The Sabres then pulled ahead, 2-1, on Rasmus Ristolainen’s power play goal at 14:36.
Albeit a short-lived lead.
A minute later, Chris Kelly deflected a Zdeno Chara shot from the point to knot it at 2-2 at the end of two. It was Kelly’s first since October 23.
In a common refrain, it came down once again to a one-period game. Did Boston benefit, given that the Sabres were laid out 24 hours before at home by the Avalanche, 5-1?
Oh no.
“Ho, ho, ho” became “woe, woe, woe” when Tim Schaller – the pride of Merrimack, New Hampshire, and Providence College – finished a wrap-around effort at 1:27, tying up Rask, and pushing the Sabres into the lead.
“Merry Christmas,” Tim. It was his first NHL goal in his third NHL game and the game-winner at the time.
A David Krejci backhand bullet snared by Enroth with six minutes to go seemingly summed up yet another anemic period for the Black and Gold.
But Rask would save the day for the upcoming heroics, denying a 2-on-0 Sabres break-in with 3:20 to go.
And setting the stage for Hamilton, who took the team from flat-line to OT with Rask on the pine and the Bruins’ with the man-advantage, converting a Bergeron pass from the right faceoff circle at 18:29 to send the game to OT. It gives Hamilton the lead in goals by a Boston blueliner with seven, one better than Torey Krug.
“It was getting a little scary when we were in a losing position,” Hamilton said after being voted the No. 2 star. “We got the late goals and luckily the win.”
“Sometimes he’s over aggressive,” Julien said about his young defenseman, “but tonight he was aggressive at the right time. He’s 21 and we’re getting a lot out of 21-year-old defenseman right now. Even if he has bad games he’s been pretty good overall.”

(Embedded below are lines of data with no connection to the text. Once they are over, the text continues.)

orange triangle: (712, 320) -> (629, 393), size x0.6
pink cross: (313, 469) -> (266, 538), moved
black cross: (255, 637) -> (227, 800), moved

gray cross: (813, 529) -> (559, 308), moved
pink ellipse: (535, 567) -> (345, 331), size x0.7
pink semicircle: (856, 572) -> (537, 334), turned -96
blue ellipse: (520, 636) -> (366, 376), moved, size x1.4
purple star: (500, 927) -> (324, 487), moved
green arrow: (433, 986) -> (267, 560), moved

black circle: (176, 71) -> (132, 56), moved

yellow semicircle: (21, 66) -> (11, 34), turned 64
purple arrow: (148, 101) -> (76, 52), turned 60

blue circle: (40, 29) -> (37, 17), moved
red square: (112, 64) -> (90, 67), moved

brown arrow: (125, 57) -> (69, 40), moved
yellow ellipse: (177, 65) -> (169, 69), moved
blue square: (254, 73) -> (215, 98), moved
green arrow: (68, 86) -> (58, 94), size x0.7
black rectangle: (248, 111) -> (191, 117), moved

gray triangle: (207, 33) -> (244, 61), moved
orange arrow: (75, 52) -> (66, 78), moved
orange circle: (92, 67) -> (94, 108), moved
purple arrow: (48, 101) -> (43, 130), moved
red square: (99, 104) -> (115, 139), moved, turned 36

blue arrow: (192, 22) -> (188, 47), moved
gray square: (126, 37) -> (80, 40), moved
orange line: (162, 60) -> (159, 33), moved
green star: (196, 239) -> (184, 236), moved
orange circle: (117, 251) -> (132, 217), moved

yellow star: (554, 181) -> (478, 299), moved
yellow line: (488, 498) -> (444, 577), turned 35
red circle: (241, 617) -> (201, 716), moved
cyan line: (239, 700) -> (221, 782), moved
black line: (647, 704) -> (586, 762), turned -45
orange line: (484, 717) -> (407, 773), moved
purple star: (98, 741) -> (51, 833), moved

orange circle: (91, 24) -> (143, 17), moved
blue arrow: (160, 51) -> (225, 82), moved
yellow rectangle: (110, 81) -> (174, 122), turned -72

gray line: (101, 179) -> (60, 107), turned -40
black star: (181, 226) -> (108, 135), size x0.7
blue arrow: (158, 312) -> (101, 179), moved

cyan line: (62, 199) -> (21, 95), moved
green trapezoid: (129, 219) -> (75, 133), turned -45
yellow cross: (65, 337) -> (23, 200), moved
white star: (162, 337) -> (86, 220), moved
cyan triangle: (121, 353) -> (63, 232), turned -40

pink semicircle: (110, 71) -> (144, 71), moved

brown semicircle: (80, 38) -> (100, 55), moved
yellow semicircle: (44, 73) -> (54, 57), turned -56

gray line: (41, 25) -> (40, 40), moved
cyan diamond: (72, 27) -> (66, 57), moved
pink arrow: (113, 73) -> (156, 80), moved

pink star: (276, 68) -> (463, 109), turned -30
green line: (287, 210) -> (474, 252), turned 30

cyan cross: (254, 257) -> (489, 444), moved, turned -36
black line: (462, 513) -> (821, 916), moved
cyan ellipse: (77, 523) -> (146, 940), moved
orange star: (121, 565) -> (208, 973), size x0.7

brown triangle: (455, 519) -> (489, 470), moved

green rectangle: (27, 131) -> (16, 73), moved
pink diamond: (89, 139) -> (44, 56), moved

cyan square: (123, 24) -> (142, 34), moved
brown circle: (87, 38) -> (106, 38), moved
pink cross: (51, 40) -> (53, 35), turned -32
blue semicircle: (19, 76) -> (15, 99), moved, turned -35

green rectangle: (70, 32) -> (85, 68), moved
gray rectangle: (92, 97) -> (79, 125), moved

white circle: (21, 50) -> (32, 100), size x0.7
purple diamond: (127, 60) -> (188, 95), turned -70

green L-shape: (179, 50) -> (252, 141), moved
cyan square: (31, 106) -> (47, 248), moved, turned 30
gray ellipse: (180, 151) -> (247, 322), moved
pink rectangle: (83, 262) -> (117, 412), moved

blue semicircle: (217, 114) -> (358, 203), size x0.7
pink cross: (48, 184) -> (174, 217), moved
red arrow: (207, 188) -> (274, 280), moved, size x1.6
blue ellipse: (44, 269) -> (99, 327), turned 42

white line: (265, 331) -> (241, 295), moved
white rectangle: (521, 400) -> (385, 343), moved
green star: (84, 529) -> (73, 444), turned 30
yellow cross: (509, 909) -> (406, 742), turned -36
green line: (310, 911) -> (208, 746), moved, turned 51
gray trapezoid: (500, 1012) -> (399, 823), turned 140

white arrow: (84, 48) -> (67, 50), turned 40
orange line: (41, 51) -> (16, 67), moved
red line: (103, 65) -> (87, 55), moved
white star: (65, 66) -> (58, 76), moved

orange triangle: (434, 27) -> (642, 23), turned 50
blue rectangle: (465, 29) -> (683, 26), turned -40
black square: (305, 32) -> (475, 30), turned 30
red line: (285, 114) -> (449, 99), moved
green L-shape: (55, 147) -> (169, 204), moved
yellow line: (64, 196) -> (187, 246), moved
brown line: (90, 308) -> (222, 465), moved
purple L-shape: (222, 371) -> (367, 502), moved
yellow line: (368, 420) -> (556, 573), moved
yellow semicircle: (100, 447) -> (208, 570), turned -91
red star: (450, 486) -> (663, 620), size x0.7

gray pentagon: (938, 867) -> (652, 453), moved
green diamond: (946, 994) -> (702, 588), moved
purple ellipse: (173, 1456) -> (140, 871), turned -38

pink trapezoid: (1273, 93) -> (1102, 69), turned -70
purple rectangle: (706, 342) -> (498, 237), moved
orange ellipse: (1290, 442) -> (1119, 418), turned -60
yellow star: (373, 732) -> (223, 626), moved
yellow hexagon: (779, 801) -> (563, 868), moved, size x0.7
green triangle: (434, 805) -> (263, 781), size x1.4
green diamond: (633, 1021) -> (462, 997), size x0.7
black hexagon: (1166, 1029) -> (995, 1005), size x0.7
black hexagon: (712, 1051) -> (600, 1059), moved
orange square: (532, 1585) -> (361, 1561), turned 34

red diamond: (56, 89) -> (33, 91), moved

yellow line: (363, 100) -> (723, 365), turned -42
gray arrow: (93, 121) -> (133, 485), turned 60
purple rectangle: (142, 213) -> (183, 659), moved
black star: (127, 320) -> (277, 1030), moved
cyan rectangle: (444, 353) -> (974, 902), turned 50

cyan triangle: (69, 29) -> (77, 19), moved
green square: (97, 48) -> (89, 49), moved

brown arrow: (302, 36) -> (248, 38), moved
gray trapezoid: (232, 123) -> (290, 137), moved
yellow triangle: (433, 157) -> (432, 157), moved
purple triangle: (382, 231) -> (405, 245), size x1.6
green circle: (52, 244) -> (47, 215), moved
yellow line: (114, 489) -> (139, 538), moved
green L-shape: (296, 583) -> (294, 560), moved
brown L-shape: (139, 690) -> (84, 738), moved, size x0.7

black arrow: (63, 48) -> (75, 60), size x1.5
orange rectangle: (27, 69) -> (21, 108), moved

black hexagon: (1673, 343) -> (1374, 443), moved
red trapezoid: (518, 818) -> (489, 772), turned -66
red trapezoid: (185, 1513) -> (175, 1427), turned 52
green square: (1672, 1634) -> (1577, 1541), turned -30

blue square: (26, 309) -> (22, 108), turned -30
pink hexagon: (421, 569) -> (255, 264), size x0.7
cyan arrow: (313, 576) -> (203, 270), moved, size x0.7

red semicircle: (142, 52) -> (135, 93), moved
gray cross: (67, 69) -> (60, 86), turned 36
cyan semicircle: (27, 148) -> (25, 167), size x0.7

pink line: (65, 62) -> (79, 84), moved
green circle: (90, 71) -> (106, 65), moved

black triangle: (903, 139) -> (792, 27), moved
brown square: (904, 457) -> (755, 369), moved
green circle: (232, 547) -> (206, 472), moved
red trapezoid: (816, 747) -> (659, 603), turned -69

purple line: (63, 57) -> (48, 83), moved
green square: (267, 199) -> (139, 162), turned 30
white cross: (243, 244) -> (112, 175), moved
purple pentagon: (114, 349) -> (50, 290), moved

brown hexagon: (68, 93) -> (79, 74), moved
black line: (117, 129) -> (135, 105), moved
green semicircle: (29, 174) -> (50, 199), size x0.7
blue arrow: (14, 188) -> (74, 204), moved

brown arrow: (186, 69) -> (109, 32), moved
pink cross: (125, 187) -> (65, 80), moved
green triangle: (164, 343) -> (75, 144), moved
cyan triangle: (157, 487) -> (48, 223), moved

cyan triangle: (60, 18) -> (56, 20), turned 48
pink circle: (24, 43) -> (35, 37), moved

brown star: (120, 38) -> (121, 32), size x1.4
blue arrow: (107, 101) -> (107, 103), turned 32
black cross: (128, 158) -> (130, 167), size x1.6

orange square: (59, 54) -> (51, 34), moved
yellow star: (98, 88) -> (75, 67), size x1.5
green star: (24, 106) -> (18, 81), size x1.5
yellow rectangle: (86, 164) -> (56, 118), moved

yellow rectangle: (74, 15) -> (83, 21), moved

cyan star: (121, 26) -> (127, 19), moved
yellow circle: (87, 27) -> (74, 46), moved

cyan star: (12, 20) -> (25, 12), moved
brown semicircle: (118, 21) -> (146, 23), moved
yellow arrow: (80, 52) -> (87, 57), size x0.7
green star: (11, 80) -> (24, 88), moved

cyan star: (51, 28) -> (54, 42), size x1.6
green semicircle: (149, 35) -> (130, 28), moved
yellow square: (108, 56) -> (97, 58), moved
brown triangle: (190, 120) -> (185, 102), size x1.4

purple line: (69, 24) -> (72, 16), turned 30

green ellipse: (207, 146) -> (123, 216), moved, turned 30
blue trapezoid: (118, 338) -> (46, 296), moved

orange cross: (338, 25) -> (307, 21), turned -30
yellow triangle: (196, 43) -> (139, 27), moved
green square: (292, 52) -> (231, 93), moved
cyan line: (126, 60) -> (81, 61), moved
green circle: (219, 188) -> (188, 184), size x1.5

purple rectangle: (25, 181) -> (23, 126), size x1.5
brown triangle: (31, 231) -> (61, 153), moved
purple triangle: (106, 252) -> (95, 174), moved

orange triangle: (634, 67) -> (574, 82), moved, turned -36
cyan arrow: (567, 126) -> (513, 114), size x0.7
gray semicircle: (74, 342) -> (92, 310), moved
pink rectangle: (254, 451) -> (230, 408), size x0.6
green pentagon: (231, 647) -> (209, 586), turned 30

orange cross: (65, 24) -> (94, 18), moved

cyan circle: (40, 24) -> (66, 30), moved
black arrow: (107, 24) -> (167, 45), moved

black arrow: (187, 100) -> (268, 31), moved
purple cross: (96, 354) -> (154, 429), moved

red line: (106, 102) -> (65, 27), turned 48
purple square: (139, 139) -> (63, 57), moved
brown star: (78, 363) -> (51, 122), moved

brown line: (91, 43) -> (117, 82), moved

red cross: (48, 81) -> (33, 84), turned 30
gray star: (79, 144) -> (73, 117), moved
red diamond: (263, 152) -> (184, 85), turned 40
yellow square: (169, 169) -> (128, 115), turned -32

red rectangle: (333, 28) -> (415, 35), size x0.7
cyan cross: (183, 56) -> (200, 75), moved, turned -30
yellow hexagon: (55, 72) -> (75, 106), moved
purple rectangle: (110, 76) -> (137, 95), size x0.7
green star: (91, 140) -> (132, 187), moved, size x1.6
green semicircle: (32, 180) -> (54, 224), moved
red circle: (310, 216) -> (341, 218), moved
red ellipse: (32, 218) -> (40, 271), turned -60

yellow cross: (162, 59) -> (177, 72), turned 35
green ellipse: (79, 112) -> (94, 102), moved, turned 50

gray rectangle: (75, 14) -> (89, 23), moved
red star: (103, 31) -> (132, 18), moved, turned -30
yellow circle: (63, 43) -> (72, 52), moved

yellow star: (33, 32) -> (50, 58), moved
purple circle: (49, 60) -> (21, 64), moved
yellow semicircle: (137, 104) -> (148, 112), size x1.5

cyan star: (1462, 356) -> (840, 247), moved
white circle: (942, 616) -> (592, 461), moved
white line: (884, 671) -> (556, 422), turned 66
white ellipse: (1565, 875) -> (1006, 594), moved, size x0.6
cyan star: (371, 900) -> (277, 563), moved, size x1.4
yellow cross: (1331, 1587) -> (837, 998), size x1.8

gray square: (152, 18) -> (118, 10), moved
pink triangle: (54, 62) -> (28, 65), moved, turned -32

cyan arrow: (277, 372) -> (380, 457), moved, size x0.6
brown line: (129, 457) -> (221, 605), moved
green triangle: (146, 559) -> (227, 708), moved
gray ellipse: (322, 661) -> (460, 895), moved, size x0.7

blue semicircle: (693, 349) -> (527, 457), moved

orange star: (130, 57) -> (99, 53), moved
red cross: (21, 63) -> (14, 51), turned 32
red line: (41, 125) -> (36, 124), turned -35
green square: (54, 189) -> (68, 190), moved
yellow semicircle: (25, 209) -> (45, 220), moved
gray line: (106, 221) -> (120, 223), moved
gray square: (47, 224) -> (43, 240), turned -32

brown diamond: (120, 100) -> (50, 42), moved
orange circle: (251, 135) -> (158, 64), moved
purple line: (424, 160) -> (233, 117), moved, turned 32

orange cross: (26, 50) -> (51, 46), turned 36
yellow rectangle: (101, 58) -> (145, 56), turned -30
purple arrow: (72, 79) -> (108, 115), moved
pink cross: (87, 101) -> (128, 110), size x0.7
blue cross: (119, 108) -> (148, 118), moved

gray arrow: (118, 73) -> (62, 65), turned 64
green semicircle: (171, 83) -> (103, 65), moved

Loui Eriksson would send the sellout crowd into delirium at 2:14 of OT for the win, and the No. 1 star of the game.
“Loui was a real good player tonight wherever he was,” Julien said. “He’s played well.”
“It was a great play by (Lucic),” Eriksson said about the game-winning goal. “He saw me and put the puck right on my tape.”
Before the game, Julien said: “We hope that sooner than later that we’re going to get a little more depth in scoring.”
Looks like it’s still later. The Bruins play Tuesday when Nashville comes to town. Then three days off until a road game in Columbus Saturday night.
“It was a gut-check; credit the guys for battling,” Julien said about the outcome. “That was a tough goal to swallow at the beginning of the third. It took a long time to get that tying goal and get it to overtime. Wins are tough to come by these days.
“We’re still not in sync.”
Hang your stockings and say your prayers, folks, for some consistent offense from your local NHL team.